TASK DATA.
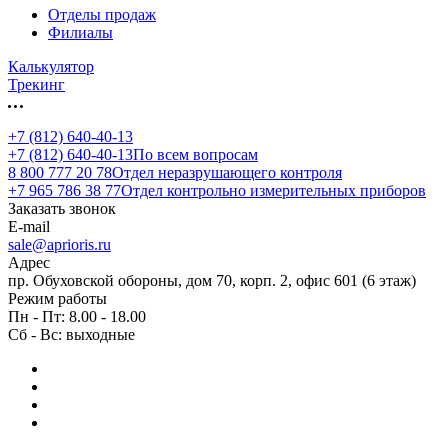
Отделы продаж
Филиалы
Калькулятор
Трекинг
+7 (812) 640-40-13
+7 (812) 640-40-13
По всем вопросам
8 800 777 20 78
Отдел неразрушающего контроля
+7 965 786 38 77
Отдел контрольно измерительных приборов
Заказать звонок
E-mail
sale@aprioris.ru
Адрес
пр. Обуховской обороны, дом 70, корп. 2, офис 601 (6 этаж)
Режим работы
Пн - Пт: 8.00 - 18.00
Сб - Вс: выходные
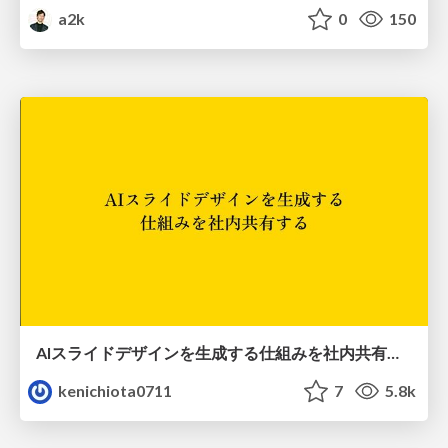
a2k
0
150
AIスライドデザインを生成する仕組みを社内共有する
kenichiota0711
7
5.8k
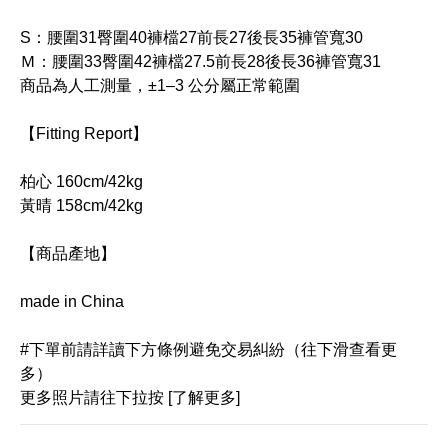
S：腰圍31臀圍40褲檔27前長27後長35褲管寬30
Ｍ：腰圍33臀圍42褲檔27.5前長28後長36褲管寬31
商品為人工測量，±1–3 公分屬正常範圍
【Fitting Report】
柏心 160cm/42kg
黃晴 158cm/42kg
【商品產地】
made in China
#下單前請詳讀下方條例避免交易糾紛（往下滑查看更
多）
更多照片請往下拉按 [了解更多]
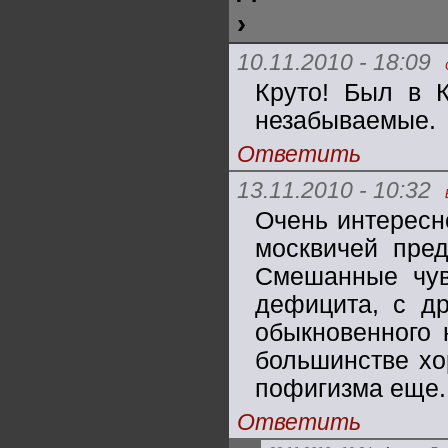
›
10.11.2010 - 18:09
Круто! Был в К
незабываемые.
Ответить
13.11.2010 - 10:32
Очень интересн
москвичей пред
Смешанные чув
дефицита, с др
обыкновенного 
большинстве хо
пофигизма еще. 
Ответить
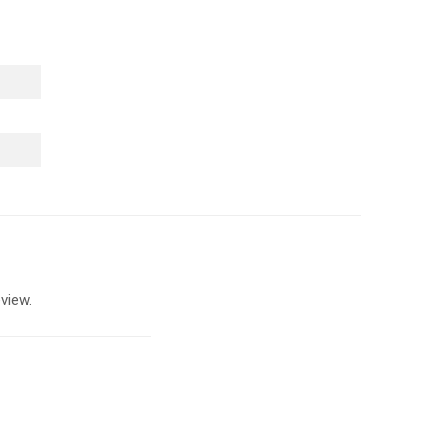
view.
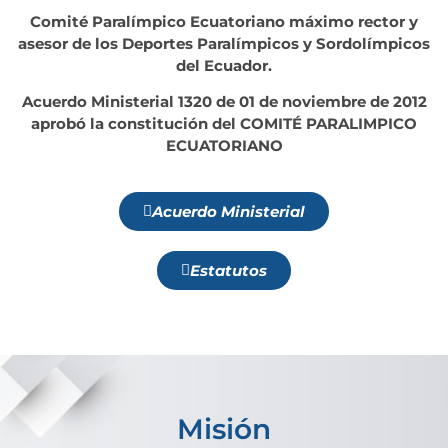
Comité Paralímpico Ecuatoriano máximo rector y
asesor de los Deportes Paralímpicos y Sordolímpicos
del Ecuador.
Acuerdo Ministerial 1320 de 01 de noviembre de 2012
aprobó la constitución del COMITÉ PARALIMPICO
ECUATORIANO
Acuerdo Ministerial
Estatutos
Misión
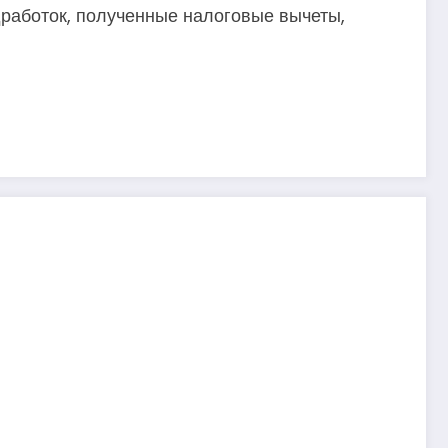
дработок, полученные налоговые вычеты,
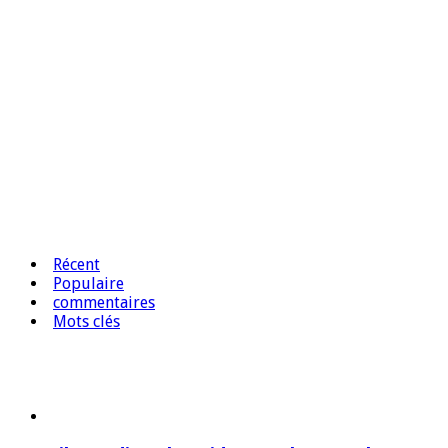
Récent
Populaire
commentaires
Mots clés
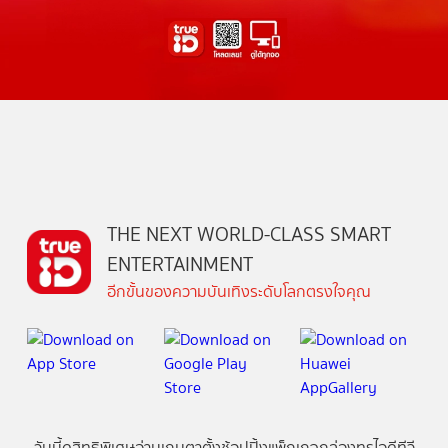
THE NEXT WORLD-CLASS SMART
ENTERTAINMENT
อีกขั้นของความบันเทิงระดับโลกตรงใจคุณ
วันนี้
ดู
สิทธิพิเศษ
อ่าน
เกม
ตาตั้ง
ช้อปปิ้ง
แพ็กเกจ
กล่องทรูไอดีทีวี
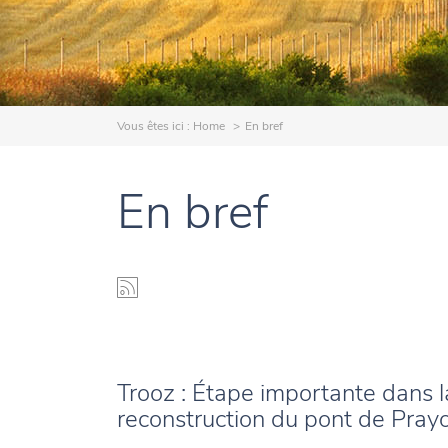
Vous êtes ici :
Home
En bref
En bref
Trooz : Étape importante dans l
reconstruction du pont de Pray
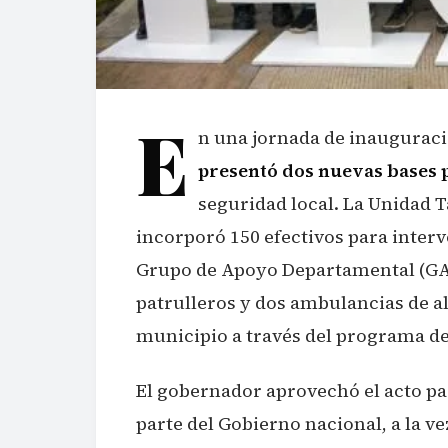
E
n una jornada de inaugurac
presentó dos nuevas bases p
seguridad local. La Unidad 
incorporó 150 efectivos para interv
Grupo de Apoyo Departamental (GA
patrulleros y dos ambulancias de al
municipio a través del programa de
El gobernador aprovechó el acto pa
parte del Gobierno nacional, a la v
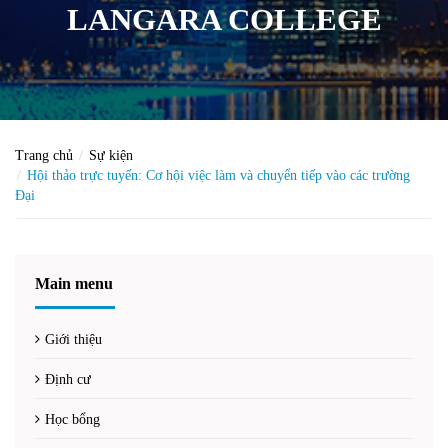
LANGARA COLLEGE
Trang chủ
Sự kiện
Hội thảo trực tuyến: Cơ hội việc làm và chuyển tiếp vào các trường
Đại
Main menu
Giới thiệu
Định cư
Học bổng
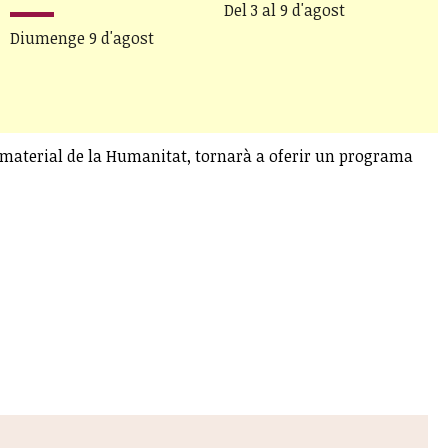
Del 3 al 9 d'agost
Diumenge 9 d'agost
D
mmaterial de la Humanitat, tornarà a oferir un programa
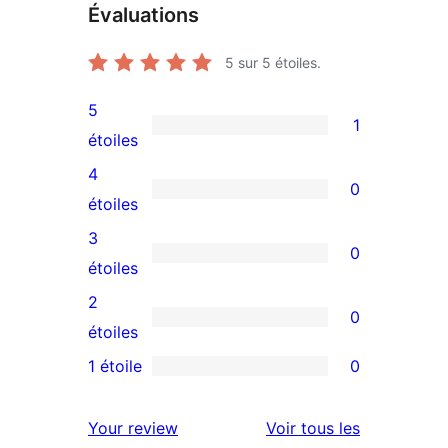
Évaluations
5
sur 5 étoiles.
5
1
1
étoiles
avis
4
0
à
0
étoiles
5
avis
3
0
étoile
à
0
étoiles
4
avis
2
0
étoile
à
0
étoiles
3
avis
1 étoile
0
0
étoile
à
avis
2
avis
Your review
Voir tous les
à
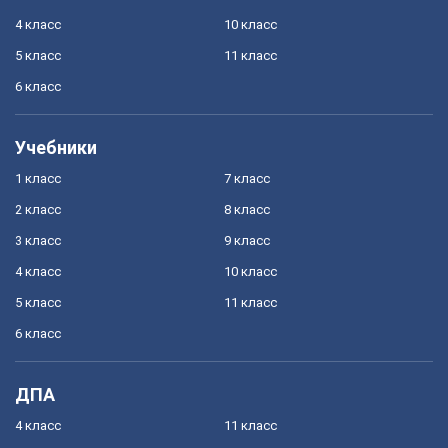
4 класс
10 класс
5 класс
11 класс
6 класс
Учебники
1 класс
7 класс
2 класс
8 класс
3 класс
9 класс
4 класс
10 класс
5 класс
11 класс
6 класс
ДПА
4 класс
11 класс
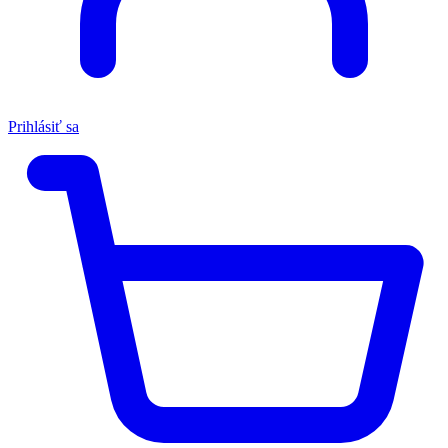
Prihlásiť sa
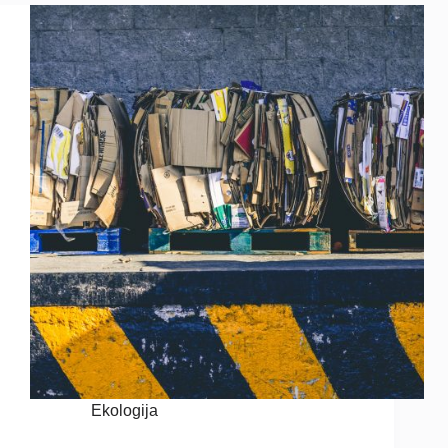
Ekologija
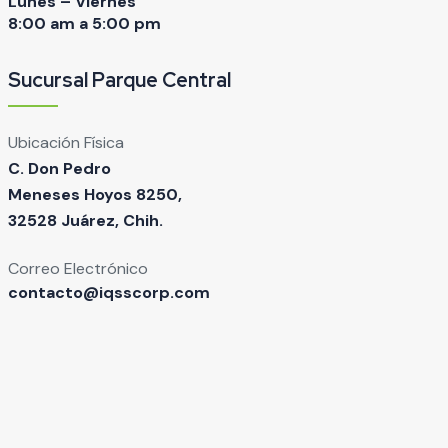
Lunes – Viernes
8:00 am a 5:00 pm
Sucursal Parque Central
Ubicación Física
C. Don Pedro
Meneses Hoyos 8250,
32528 Juárez, Chih.
Correo Electrónico
contacto@iqsscorp.com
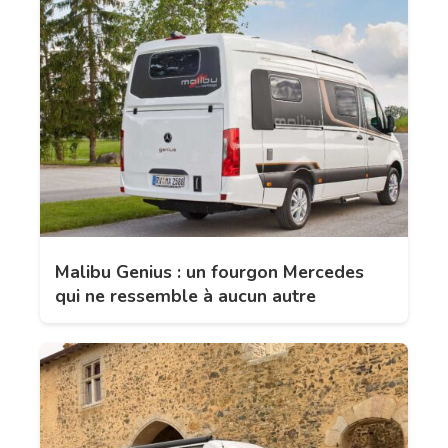
Malibu Genius : un fourgon Mercedes
qui ne ressemble à aucun autre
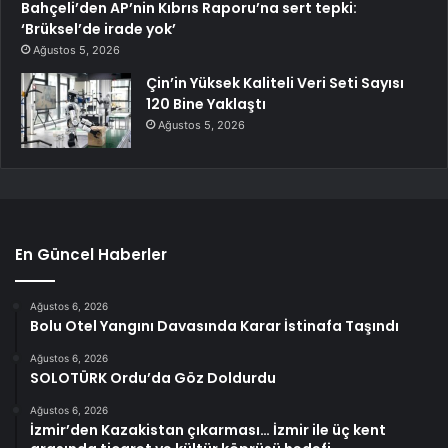
Bahçeli’den AP’nin Kıbrıs Raporu’na sert tepki:
‘Brüksel’de irade yok’
Ağustos 5, 2026
Çin’in Yüksek Kaliteli Veri Seti Sayısı
120 Bine Yaklaştı
Ağustos 5, 2026
En Güncel Haberler
Ağustos 6, 2026
Bolu Otel Yangını Davasında Karar İstinafa Taşındı
Ağustos 6, 2026
SOLOTÜRK Ordu’da Göz Doldurdu
Ağustos 6, 2026
İzmir’den Kazakistan çıkarması… İzmir ile üç kent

TASK GOAL. Only the number is wanted here. How many lines in the entries contain "programa"?

ANSWER. 2